Todos los animales del reino habían venido a honrar a Simba… excepto uno.

El hermano de Mufasa, Scar, no asistió a la ceremonia. Estaba rabioso por haber dejado de ser el segundo en la línea de sucesión al trono y, enfurruñado, se había quedado en su guarida. Scar jugaba con un ratón cuando apareció Zazú, el mayordomo del rey.

—Más vale que tengas una buena excusa para no haber asistido a la ceremonia de esta mañana —le reprendió a Scar.

Scar se distrajo con las palabras de Zazú y el ratón aprovechó para huir.

—Por tu culpa he perdido mi almuerzo —se lamentó Scar.

A continuación, se quedó mirando a Zazú y se preguntó si el ave estaría gustosa.

Pero, antes de que Scar pudiera echarle mano a Zazú, apareció Mufasa. El rey le recordó a su hermano que debería haber sido el primero en acudir a conocer a Simba.

Mientras Scar se alejaba, Mufasa dio un rugido y dijo:

—¡A mí no me des la espalda, Scar!

—No, Mufasa… ¡Eres tú el que no debes dármela a mí! —replicó Scar.

El tiempo pasó y Simba se convirtió en un cachorro muy inquieto. Un amanecer, Mufasa llevó a Simba hasta lo alto de la Roca de la Manada.

—Toda la tierra que baña la luz es nuestro reino.

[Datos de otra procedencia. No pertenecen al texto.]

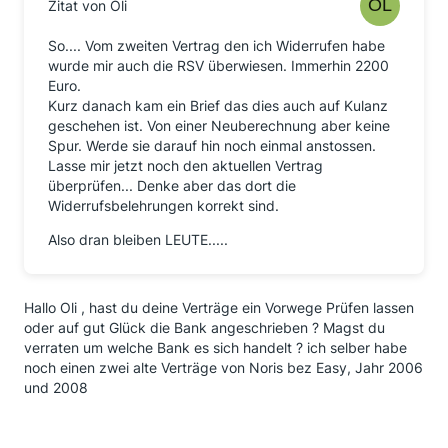
Zitat von Oli
So.... Vom zweiten Vertrag den ich Widerrufen habe
wurde mir auch die RSV überwiesen. Immerhin 2200
Euro.
Kurz danach kam ein Brief das dies auch auf Kulanz
geschehen ist. Von einer Neuberechnung aber keine
Spur. Werde sie darauf hin noch einmal anstossen.
Lasse mir jetzt noch den aktuellen Vertrag
überprüfen... Denke aber das dort die
Widerrufsbelehrungen korrekt sind.
Also dran bleiben LEUTE.....
Hallo Oli , hast du deine Verträge ein Vorwege Prüfen lassen
oder auf gut Glück die Bank angeschrieben ? Magst du
verraten um welche Bank es sich handelt ? ich selber habe
noch einen zwei alte Verträge von Noris bez Easy, Jahr 2006
und 2008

Un día, Simba, el sol se pondrá en mi reinado y ascenderá siendo tú el nuevo rey —dijo Mufasa.

—¿Y todo esto será mío? —preguntó Simba, asombrado. Luego, se fijó en una mancha oscura de tierra—. ¿Incluido ese lugar oscuro?

—Eso está más allá de nuestro reino —respondió Mufasa—. Nunca debes ir allí.

Mientras padre e hijo exploraban las praderas, Mufasa instruyó a Simba sobre el reino animal.

—Todo cuanto ves se mantiene unido en un delicado equilibrio. Todos estamos conectados en el gran Ciclo de la Vida —dijo Mufasa.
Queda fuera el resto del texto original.